**Your task**
Make an exact copy of all the records, one that contains none of the pictures.

**Records supplied**
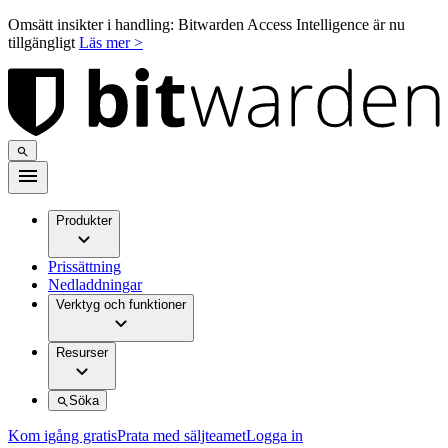
Omsätt insikter i handling: Bitwarden Access Intelligence är nu
tillgängligt
Läs mer >
Produkter
Prissättning
Nedladdningar
Verktyg och funktioner
Resurser
Söka
Kom igång gratis
Prata med säljteamet
Logga in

**Written solution**
Omsätt insikter i handling: Bitwarden Access Intelligence är nu
tillgängligt
Läs mer >
Produkter
Prissättning
Nedladdningar
Verktyg och funktioner
Resurser
Söka
Kom igång gratis
Prata med säljteamet
Logga in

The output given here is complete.